↓

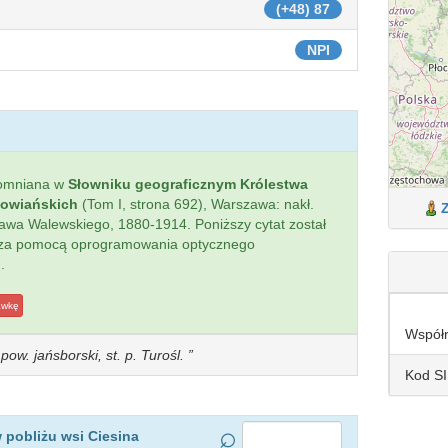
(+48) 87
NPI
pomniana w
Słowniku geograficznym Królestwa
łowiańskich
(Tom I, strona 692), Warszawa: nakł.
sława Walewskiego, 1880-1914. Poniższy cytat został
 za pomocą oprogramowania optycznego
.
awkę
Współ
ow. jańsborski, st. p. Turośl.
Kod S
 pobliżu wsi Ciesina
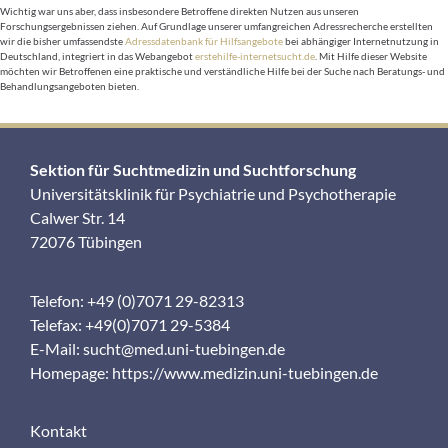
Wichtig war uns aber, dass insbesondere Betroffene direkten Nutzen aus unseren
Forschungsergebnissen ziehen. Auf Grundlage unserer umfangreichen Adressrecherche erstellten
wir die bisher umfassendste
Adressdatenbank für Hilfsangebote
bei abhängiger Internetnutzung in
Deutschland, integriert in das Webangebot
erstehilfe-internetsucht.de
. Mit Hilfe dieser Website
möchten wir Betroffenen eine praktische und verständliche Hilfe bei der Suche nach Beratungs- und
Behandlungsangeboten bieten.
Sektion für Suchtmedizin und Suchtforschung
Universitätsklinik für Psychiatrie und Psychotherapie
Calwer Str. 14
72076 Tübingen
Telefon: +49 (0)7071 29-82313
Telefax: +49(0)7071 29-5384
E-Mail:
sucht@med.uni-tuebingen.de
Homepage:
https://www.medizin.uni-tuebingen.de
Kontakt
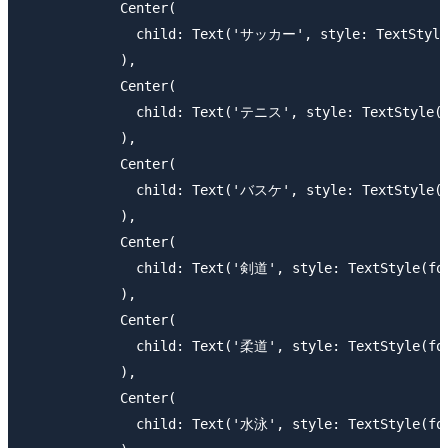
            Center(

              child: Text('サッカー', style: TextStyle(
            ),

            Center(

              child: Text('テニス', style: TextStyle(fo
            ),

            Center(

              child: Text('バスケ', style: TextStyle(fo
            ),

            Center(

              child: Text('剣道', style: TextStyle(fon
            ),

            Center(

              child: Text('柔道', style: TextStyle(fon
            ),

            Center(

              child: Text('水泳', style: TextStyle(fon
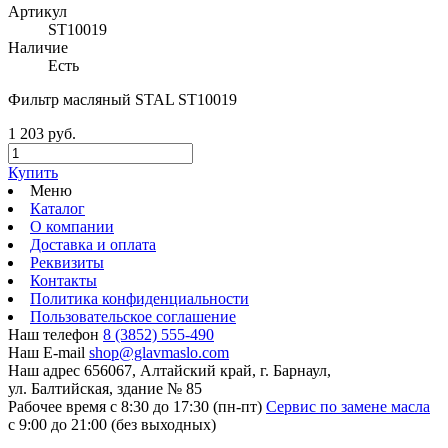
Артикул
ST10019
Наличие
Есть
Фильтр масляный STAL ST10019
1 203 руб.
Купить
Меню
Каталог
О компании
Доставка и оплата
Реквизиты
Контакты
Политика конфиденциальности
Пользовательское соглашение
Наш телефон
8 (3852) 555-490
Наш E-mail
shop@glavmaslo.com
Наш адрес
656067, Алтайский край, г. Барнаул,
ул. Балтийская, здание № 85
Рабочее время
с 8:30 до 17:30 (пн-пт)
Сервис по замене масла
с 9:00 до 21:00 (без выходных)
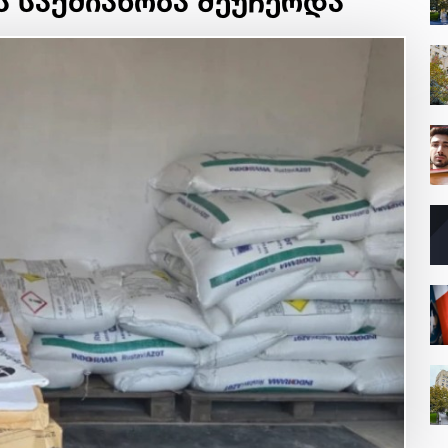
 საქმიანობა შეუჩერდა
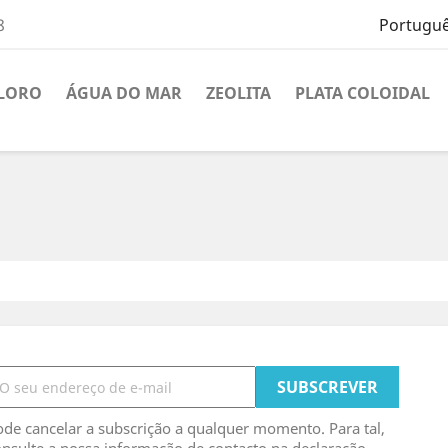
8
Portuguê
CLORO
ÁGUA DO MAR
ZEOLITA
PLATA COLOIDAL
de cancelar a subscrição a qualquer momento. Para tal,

↑

## Work request
What is the number of lines in the data that hold the word "tuebingen"? Reply with that number and nothing else.

## Response to the exercise
2